Event, film offers alternate view on McCandless story
Submitted by Terrence Cole
The University of Alaska Fairbanks Office of Public History and the Phi Alpha Theta History Honor Society will host a movie screening and discussion, "The Truths About Chris McCandless and Popular Images of Alaska," Monday, Dec. 10 at 7 p.m. at Schaible Auditorium on the UAF campus.
The event will include the Fairbanks premiere of "The Call of the Wild," a documentary film by Boston filmmaker Ron Lamothe. The films follows McCandless on his journey across the country that ultimately led him to an abandoned bus on the Stampede Trail near Denali National Park, where the 24-year-old died in August 1992.
McCandless was the subject of author Jon Krakauer's book, "Into the Wild," as well as the recently released Sean Penn film of the same name.
In his film, Lamothe offers a different perspective on McCandless' life and travels. As part of that effort, he offers alternate hypotheses on the cause of McCandless' death, his inability to hike to the Parks Highway and his final communication, a note left at the bus. The film includes interviews with local scientists and historians, including UAF chemistry professor Tom Clausen, who found that the seeds blamed for poisoning McCandless are not toxic.

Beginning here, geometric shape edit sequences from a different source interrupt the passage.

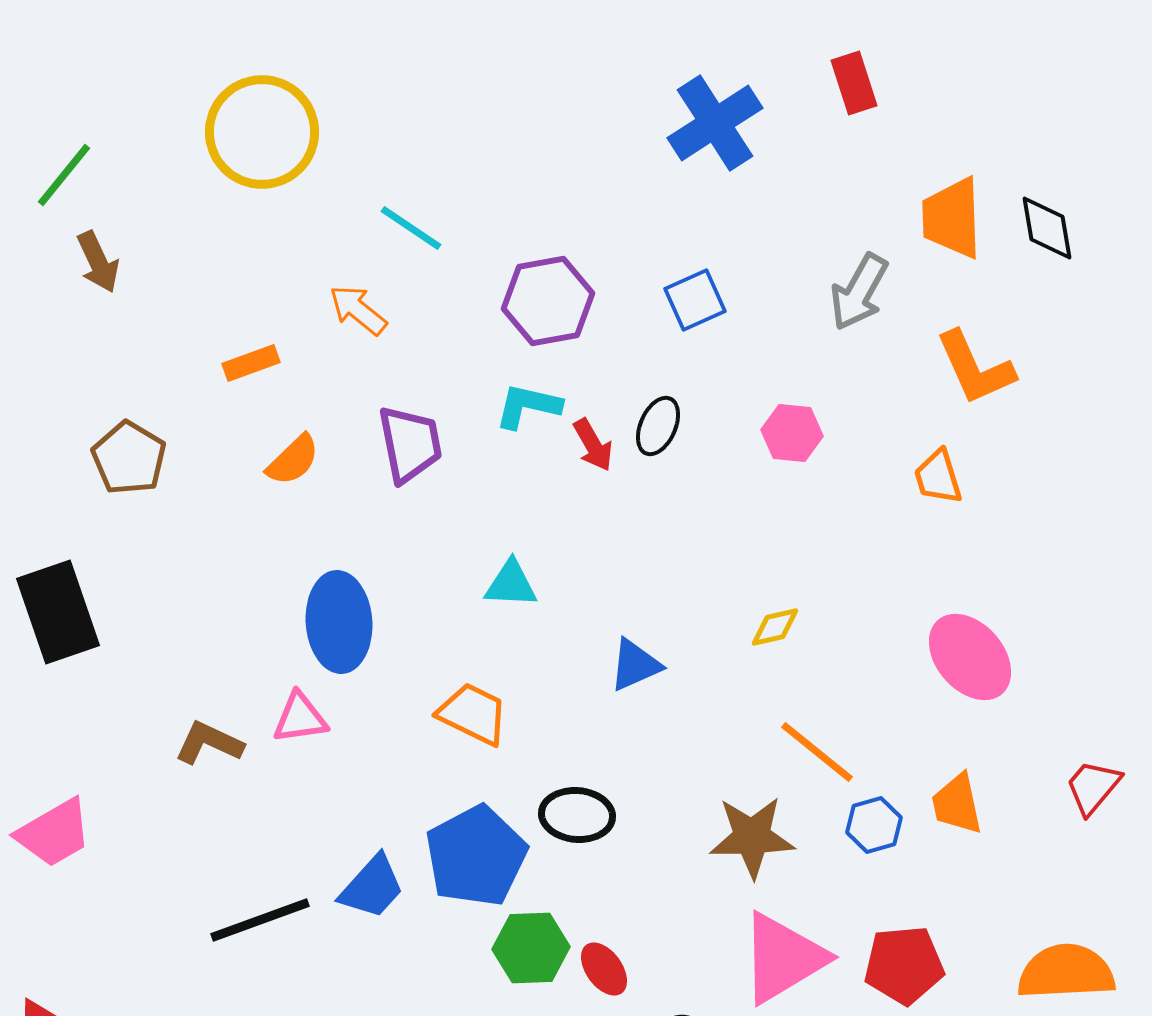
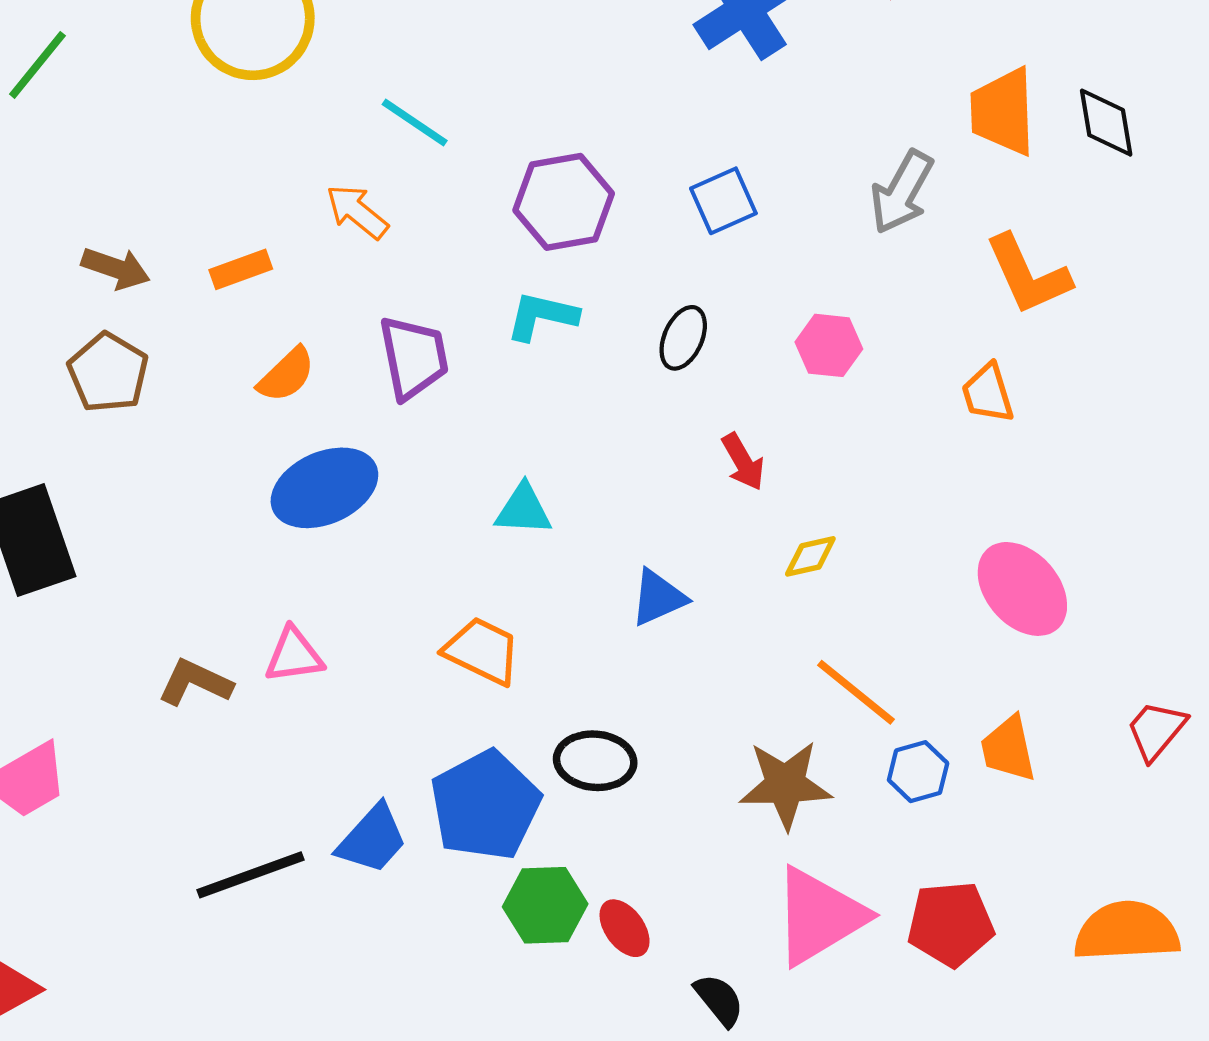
brown arrow: (98, 262) -> (116, 268), moved, turned -46
red arrow: (593, 445) -> (743, 462), moved
blue ellipse: (339, 622) -> (324, 488), moved, turned 70

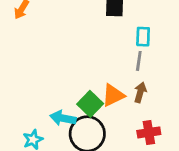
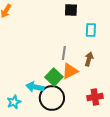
gray line: (139, 61) -> (64, 53), moved
brown arrow: (140, 92) -> (89, 59), moved

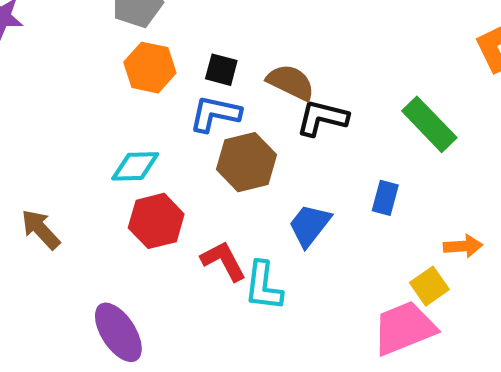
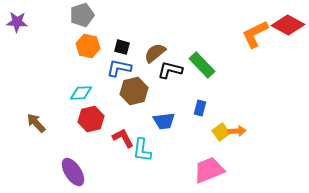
brown semicircle: (291, 82) -> (155, 53), turned -65
green rectangle: (429, 124) -> (202, 65), moved
blue trapezoid: (310, 225) -> (164, 121), turned -135
yellow square: (429, 286) -> (221, 132), moved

The event will include an introduction by Lamothe, as well as a discussion period following the film. Admission is free and the event is open to the public.
"I think this film and the controversy over McCandless' death provides a fascinating window on how Alaska is viewed by the outside world," said Terrence Cole, director of the UAF Office of Public History. "The work of Tom Clausen highlights the need for evidence in historical investigation." CONTACT: Terrence Cole, director, UAF Office of Public History, at 907-474-6995 or via e-mail at email@example.com. Marmian Grimes, UAF public information officer, at 907-474-7902 or via e-mail at firstname.lastname@example.org.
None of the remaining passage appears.